Conflict is a lot like the pebble. If it is not dealt with, managed or resolved, it gets bigger. For many people conflict is very uncomfortable and a conversation they would rather avoid. As a former Correctional Officer and having been a mediator for more than ten years, I can tell you that avoidance usually never brings good results. Dealing with conflict early, before it can grow bigger, will definitely help the resolution process.
Some of the actions that help you become a little more comfortable having a conversation that involves a conflict are:
- To prepare for the conversation. Think about what you want to say. Practice saying it. If you don’t like how it landed, you can change it. Notice your non verbal language (this is why practice in front of a mirror is so helpful). Write down a few points about what you would like to say.

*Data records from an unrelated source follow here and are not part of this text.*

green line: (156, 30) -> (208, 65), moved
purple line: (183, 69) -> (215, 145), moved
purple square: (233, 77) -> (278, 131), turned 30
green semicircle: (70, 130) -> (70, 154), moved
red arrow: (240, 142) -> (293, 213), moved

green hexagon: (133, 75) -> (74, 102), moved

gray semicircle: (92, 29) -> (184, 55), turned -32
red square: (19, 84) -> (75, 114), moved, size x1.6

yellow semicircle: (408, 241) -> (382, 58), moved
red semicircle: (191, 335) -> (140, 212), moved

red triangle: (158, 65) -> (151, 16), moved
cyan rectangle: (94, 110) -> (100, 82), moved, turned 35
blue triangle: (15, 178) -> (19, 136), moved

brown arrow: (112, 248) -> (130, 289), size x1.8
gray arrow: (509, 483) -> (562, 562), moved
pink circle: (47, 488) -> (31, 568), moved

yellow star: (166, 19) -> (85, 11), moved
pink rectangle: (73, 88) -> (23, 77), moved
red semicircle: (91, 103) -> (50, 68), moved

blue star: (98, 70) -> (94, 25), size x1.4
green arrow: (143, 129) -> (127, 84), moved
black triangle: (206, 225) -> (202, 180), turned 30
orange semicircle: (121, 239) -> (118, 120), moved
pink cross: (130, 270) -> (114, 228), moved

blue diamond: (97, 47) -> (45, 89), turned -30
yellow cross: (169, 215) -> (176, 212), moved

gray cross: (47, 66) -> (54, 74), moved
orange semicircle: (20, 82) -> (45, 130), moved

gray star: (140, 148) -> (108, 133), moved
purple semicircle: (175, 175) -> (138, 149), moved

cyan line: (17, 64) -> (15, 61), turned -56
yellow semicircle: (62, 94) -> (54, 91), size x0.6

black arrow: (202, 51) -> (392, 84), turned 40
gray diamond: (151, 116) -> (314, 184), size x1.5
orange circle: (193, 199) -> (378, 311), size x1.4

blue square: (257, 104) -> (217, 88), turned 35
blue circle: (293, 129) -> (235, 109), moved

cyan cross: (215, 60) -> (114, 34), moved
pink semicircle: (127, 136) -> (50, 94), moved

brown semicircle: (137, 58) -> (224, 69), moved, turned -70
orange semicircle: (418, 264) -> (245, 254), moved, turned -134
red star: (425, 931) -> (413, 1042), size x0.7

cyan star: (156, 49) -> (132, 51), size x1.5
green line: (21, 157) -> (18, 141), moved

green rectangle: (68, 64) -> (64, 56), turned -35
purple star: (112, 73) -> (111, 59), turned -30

- Get a good night sleep before the conversation.
- Set your intention for success. Approach the conversation with hope and a willingness to resolve (instead of dread and fear).
- Be careful not to make assumptions (about the other person, the issue or solution), assumptions are usually wrong.
- Choose the right time, and right location to have the conversation.
- Drink water (not coffee).
- Remember to breath during the conversation. Sometimes in nervousness people hold their breath.
- Slow the pace of your speaking ever so slightly, this can reduce anxiety in the moment.
- Summarize the solutions or next steps before leaving the conversation.
- And of course…. Follow up.
Remember, little things usually get bigger so addressing the issues sooner than later is an important first step.